Guys 'who didn't let women vote'
0 comment Monday, November 10, 2014 |
Every Christmas and Easter, the liberal media run numerous stories attempting to cast doubt on the Bible or the existence of Jesus Christ; in other words, to attack Christianity.
Now it looks like Independence Day is to be an official occasion to disparage the Founding Fathers. I blogged about such attacks the other day, and it looks like the barrage continues with the ABC commentators saying that the Founding Fathers weren't gods, just 'guys who didn't let women vote' and didn't free the slaves.
Just for the record, I don't believe the Founding Fathers were gods either, nor am I likening them to Jesus Christ by my mention in the first paragraph of this post. The Founders were flawed human beings as all of us are. However, I won't fall into the trap of having to make disparaging comments about them because I want to display 'fairness' by conceding anything to the carping leftists. Why concede anything to them?
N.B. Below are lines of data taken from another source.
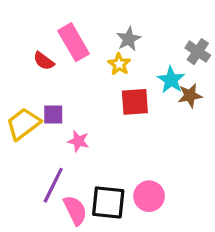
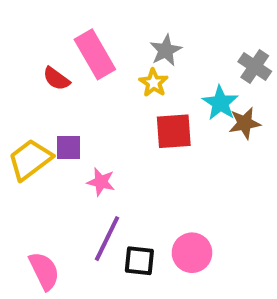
purple line: (53, 185) -> (107, 239), moved
black square: (108, 202) -> (139, 261), size x0.7
pink semicircle: (75, 210) -> (44, 271), moved

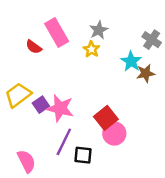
red square: (174, 131) -> (106, 118), moved, turned -35
purple square: (69, 147) -> (41, 105), moved, turned -35
pink star: (101, 182) -> (60, 108), size x1.6
pink circle: (192, 253) -> (114, 134), moved

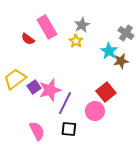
pink star: (60, 108) -> (50, 90), turned -30
red square: (106, 118) -> (106, 92), moved
purple line: (64, 142) -> (65, 103), moved
pink semicircle: (26, 161) -> (37, 131), moved

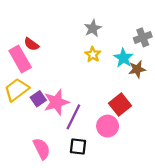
pink rectangle: (47, 27) -> (20, 59), moved
gray cross: (126, 33) -> (143, 37), turned 35
yellow star: (76, 41) -> (93, 54), moved

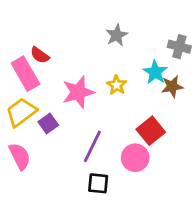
gray cross: (143, 37) -> (179, 47), turned 36
yellow star: (93, 54) -> (117, 85), moved
pink star: (56, 102) -> (78, 92), moved
pink semicircle: (42, 149) -> (20, 156), moved

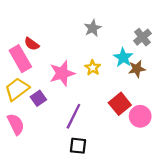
gray cross: (179, 47) -> (142, 37), turned 36
pink circle: (135, 158) -> (140, 116), moved

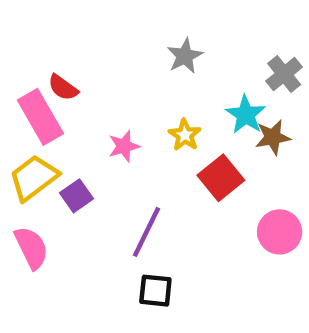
pink star: (62, 73) -> (124, 146), size x0.6
red square: (120, 104) -> (221, 178), moved

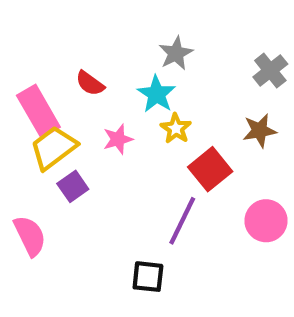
red semicircle: (63, 88) -> (90, 83), moved
cyan star: (246, 115) -> (157, 94), moved
yellow trapezoid: (34, 178) -> (53, 148), moved
purple line: (146, 232) -> (182, 221), moved

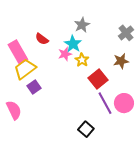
pink star: (118, 139) -> (65, 54), moved
purple line: (182, 221) -> (105, 103), moved, turned -55
black square: (148, 277) -> (86, 129), moved, turned 35

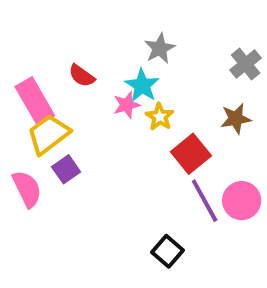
pink semicircle: (14, 110) -> (27, 189), moved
The Founding Fathers, flaws notwithstanding, were intelligent men, much more so than the great majority of 'Americans' today. They were head and shoulders above today's devious and ignorant 'leaders' and politicians. And this is true of the least of the Founding generation.
The Founding Fathers did not give the franchise to women. And so what? Why do people today, even on the ''right'', insist on judging the past by today's false standards? Why is feminism so honored by 'conservatives' today, and its claims treated as a given?
The Founding Fathers, some of them, thought slavery ought to be abolished, but they were, for the most part, practical men who knew that they could not suddenly emancipate great numbers of people who were not prepared for independent life, or full citizenship. Our Founders did believe that we needed a literate and informed populace in order for our system of government to work as it should, and for our society to function. Do these dreamers on the left (and the 'colorblind' right) not see how radical a move it would be to suddenly free a large number of people who had known only slavery? Even the 'forty acres and a mule' idea would not have done much to make the transition practical or wise.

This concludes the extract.